● TASK BRIEF
Write every line below out again, exactly as given, but leave out the pictures.

● DATASET SECTION
--------

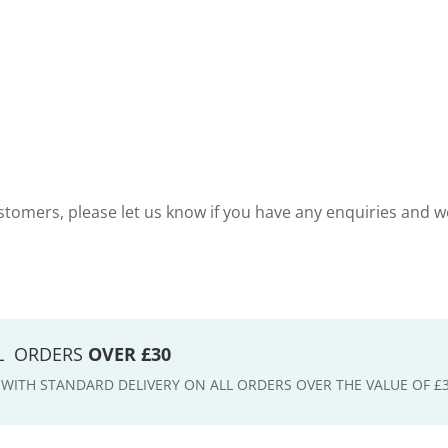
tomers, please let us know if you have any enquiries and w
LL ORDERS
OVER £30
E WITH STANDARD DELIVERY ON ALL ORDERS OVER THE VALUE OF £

--------

● OUTPUT OF THE EXERCISE
tomers, please let us know if you have any enquiries and w
LL ORDERS
OVER £30
E WITH STANDARD DELIVERY ON ALL ORDERS OVER THE VALUE OF £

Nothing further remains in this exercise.